For Linear Models (Gaussian)

The conditional and marginal means are identical:

\[ E[Y] = X\beta \quad \text{(both)} \]

Only the covariance structure differs.

For Non-Linear Models (Logistic, Poisson)

This is NOT true. Example with logistic GLMM:

Conditional: \[ \text{logit}(E[Y_{ij} \mid b_i]) = X\beta + b_i \]

Marginal (integrated): \[ E[Y_{ij}] = \int \text{logit}^{-1}(X\beta + b) \, p(b) \, db \neq \text{logit}^{-1}(X\beta) \]

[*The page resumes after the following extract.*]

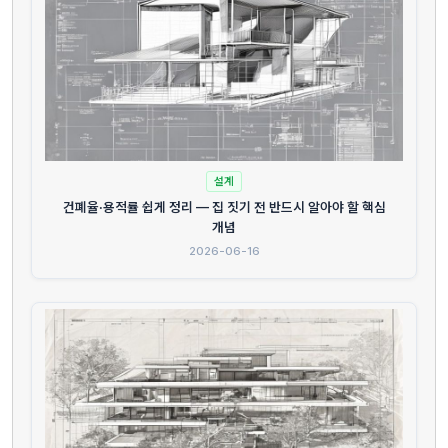
설계
건폐율·용적률 쉽게 정리 — 집 짓기 전 반드시 알아야 할 핵심
개념
2026-06-16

🔴 Marginal effect sizes are attenuated toward zero compared to conditional effects. This is a well-known phenomenon in non-linear mixed models.


Summary

Question Answer
In spatio-temporal LMM, does “marginal model” mean random effects are integrated out? Yes\(Y_t \sim N(\mu_t, \sigma^2 I + \sigma_w^2 S_w)\) results from integrating out \(w_t\)
Does “marginal model” always mean that? No — GEEs have no random effects to integrate out
For non-Gaussian data, does integration change only covariance? No — the mean structure also changes (attenuation)

When you read “marginal model,” ask:

  • Is it marginal over random effects from a hierarchical specification? (Likelihood-based)
  • Or is it a population-averaged model using GEE? (No random effects, robust inference)

The equations (1)-(2) represent a classic LMM marginal model (Type A).